'''
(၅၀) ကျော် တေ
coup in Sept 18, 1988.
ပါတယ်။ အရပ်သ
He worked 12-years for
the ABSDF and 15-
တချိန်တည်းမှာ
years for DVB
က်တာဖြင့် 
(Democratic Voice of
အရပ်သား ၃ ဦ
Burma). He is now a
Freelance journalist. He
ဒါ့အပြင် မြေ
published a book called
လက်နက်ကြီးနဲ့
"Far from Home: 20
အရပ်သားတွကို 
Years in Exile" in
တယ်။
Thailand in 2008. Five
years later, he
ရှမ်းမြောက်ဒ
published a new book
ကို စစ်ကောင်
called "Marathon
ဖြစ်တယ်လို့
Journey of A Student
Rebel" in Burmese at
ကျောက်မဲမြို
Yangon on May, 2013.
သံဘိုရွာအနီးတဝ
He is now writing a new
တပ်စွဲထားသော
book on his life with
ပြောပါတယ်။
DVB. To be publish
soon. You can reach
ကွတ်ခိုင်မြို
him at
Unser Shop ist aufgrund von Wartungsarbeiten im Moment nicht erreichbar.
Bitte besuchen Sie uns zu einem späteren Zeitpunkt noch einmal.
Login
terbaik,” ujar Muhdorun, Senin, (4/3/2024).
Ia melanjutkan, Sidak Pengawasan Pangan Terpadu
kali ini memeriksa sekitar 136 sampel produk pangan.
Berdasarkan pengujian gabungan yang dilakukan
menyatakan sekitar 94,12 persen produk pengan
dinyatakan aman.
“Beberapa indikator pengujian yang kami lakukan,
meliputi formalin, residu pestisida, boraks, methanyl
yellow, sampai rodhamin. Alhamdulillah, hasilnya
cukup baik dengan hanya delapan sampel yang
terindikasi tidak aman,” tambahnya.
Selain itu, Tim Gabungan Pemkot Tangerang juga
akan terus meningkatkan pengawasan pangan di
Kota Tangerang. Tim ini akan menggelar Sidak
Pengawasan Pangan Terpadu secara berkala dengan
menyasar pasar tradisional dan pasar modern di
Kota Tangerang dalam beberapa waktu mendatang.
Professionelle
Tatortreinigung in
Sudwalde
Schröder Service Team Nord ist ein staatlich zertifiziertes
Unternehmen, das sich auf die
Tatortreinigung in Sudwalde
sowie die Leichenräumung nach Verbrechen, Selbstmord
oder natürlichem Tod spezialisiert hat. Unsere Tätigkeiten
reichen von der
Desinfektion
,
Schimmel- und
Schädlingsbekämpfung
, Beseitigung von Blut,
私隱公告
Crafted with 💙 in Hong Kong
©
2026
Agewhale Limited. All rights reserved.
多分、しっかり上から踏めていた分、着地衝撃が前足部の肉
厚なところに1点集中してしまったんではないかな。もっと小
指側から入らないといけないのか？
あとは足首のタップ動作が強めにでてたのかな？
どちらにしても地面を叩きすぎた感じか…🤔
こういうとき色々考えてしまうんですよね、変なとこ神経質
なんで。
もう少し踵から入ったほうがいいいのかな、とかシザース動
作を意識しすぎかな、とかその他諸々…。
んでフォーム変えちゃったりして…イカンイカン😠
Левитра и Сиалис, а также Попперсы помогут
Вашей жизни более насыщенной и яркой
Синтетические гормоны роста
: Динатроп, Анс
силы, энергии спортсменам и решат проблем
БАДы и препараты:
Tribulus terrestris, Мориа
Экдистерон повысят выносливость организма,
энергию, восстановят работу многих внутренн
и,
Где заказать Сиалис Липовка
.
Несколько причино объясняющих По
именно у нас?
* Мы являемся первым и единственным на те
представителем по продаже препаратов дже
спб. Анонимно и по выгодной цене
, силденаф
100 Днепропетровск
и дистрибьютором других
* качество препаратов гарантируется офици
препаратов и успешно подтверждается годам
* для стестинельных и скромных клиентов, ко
'''
The whole listing above is to be copied exactly.

**RESPONSE BOX**.
(၅၀) ကျော် တေ
coup in Sept 18, 1988.
ပါတယ်။ အရပ်သ
He worked 12-years for
the ABSDF and 15-
တချိန်တည်းမှာ
years for DVB
က်တာဖြင့် 
(Democratic Voice of
အရပ်သား ၃ ဦ
Burma). He is now a
Freelance journalist. He
ဒါ့အပြင် မြေ
published a book called
လက်နက်ကြီးနဲ့
"Far from Home: 20
အရပ်သားတွကို 
Years in Exile" in
တယ်။
Thailand in 2008. Five
years later, he
ရှမ်းမြောက်ဒ
published a new book
ကို စစ်ကောင်
called "Marathon
ဖြစ်တယ်လို့
Journey of A Student
Rebel" in Burmese at
ကျောက်မဲမြို
Yangon on May, 2013.
သံဘိုရွာအနီးတဝ
He is now writing a new
တပ်စွဲထားသော
book on his life with
ပြောပါတယ်။
DVB. To be publish
soon. You can reach
ကွတ်ခိုင်မြို
him at
Unser Shop ist aufgrund von Wartungsarbeiten im Moment nicht erreichbar.
Bitte besuchen Sie uns zu einem späteren Zeitpunkt noch einmal.
Login
terbaik,” ujar Muhdorun, Senin, (4/3/2024).
Ia melanjutkan, Sidak Pengawasan Pangan Terpadu
kali ini memeriksa sekitar 136 sampel produk pangan.
Berdasarkan pengujian gabungan yang dilakukan
menyatakan sekitar 94,12 persen produk pengan
dinyatakan aman.
“Beberapa indikator pengujian yang kami lakukan,
meliputi formalin, residu pestisida, boraks, methanyl
yellow, sampai rodhamin. Alhamdulillah, hasilnya
cukup baik dengan hanya delapan sampel yang
terindikasi tidak aman,” tambahnya.
Selain itu, Tim Gabungan Pemkot Tangerang juga
akan terus meningkatkan pengawasan pangan di
Kota Tangerang. Tim ini akan menggelar Sidak
Pengawasan Pangan Terpadu secara berkala dengan
menyasar pasar tradisional dan pasar modern di
Kota Tangerang dalam beberapa waktu mendatang.
Professionelle
Tatortreinigung in
Sudwalde
Schröder Service Team Nord ist ein staatlich zertifiziertes
Unternehmen, das sich auf die
Tatortreinigung in Sudwalde
sowie die Leichenräumung nach Verbrechen, Selbstmord
oder natürlichem Tod spezialisiert hat. Unsere Tätigkeiten
reichen von der
Desinfektion
,
Schimmel- und
Schädlingsbekämpfung
, Beseitigung von Blut,
私隱公告
Crafted with 💙 in Hong Kong
©
2026
Agewhale Limited. All rights reserved.
多分、しっかり上から踏めていた分、着地衝撃が前足部の肉
厚なところに1点集中してしまったんではないかな。もっと小
指側から入らないといけないのか？
あとは足首のタップ動作が強めにでてたのかな？
どちらにしても地面を叩きすぎた感じか…🤔
こういうとき色々考えてしまうんですよね、変なとこ神経質
なんで。
もう少し踵から入ったほうがいいいのかな、とかシザース動
作を意識しすぎかな、とかその他諸々…。
んでフォーム変えちゃったりして…イカンイカン😠
Левитра и Сиалис, а также Попперсы помогут
Вашей жизни более насыщенной и яркой
Синтетические гормоны роста
: Динатроп, Анс
силы, энергии спортсменам и решат проблем
БАДы и препараты:
Tribulus terrestris, Мориа
Экдистерон повысят выносливость организма,
энергию, восстановят работу многих внутренн
и,
Где заказать Сиалис Липовка
.
Несколько причино объясняющих По
именно у нас?
* Мы являемся первым и единственным на те
представителем по продаже препаратов дже
спб. Анонимно и по выгодной цене
, силденаф
100 Днепропетровск
и дистрибьютором других
* качество препаратов гарантируется офици
препаратов и успешно подтверждается годам
* для стестинельных и скромных клиентов, ко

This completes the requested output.